Just last week, a relative of mine was telling me of a cybercrime that occurred in his house. As he was about to take an afternoon nap, his three year old son nudged him to unlock his i-phone so he could watch a cartoon on YouTube. He refused and asked the boy to sleep. The little boy didn’t argue and waited for his dad to doze off. Once the dad was asleep, the smart boy directed the screen of the i-phone at his dad’s face and the device was unlocked by facial recognition. The dad was startled from his sleep when he heard the noise from his phone. Necessity, they say is the mother of invention.
While digital payment systems have the potential to foster customer loyalty and provide financial service providers with a competitive edge in terms of market share, concerns about infrastructure deficits, security and cybercrime persist. These issues are a source of concern for both financial service providers and their customers.
Addressing the challenge of failed transactions in Nigeria’s payment systems necessitates a collaborative effort among industry stakeholders and the implementation of appropriate policies and regulations. An increased collaboration among the Central Bank, Telcos, the commercial banks and FinTech to expand internet connectivity and seamless electronic transfers across the country. A uniformity in banking applications across the industry could significantly reduce the occurrence of failed or delayed payments. However, it would require robust technology, stringent security measures, and seamless integration with various payment platforms and financial institutions.
Collaboration among stakeholders, including financial institutions, fintech companies, government entities, and regulatory bodies, plays a pivotal role in ensuring the success of innovative solutions.
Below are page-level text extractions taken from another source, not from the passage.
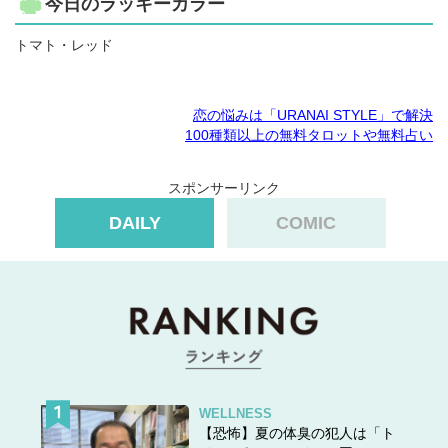
今日のラッキーカラー
トマト・レッド
恋の悩みは「URANAI STYLE」で解決
100種類以上の無料タロットや無料占い
スポンサーリンク
DAILY
COMIC
WELLNESS
【恐怖】夏の体臭の犯人は「ト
Ultimately, it comes down to policy, regulation, and collaboration. If parties are willing to collaborate, many of the frictions currently experienced in the Nigeria financial service sector can be mitigated.
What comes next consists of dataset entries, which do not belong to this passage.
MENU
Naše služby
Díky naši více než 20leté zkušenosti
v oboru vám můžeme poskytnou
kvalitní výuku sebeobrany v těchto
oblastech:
To combat fraud, it is imperative for the government, private sector organizations, and international partners to engage in strong and cohesive collaboration. Sharing intelligence and pooling resources will significantly contribute to the fight against cybercrime. Furthermore, this collaboration can extend to investments in cybersecurity infrastructure, including cybersecurity training facilities, incident response centers, and cybersecurity research and development centers.
Ultimately, our aspiration extends beyond achieving a cashless Nigeria; it aims to establish an inclusive digital financial ecosystem that seamlessly aligns with the needs of the Nigerian populace.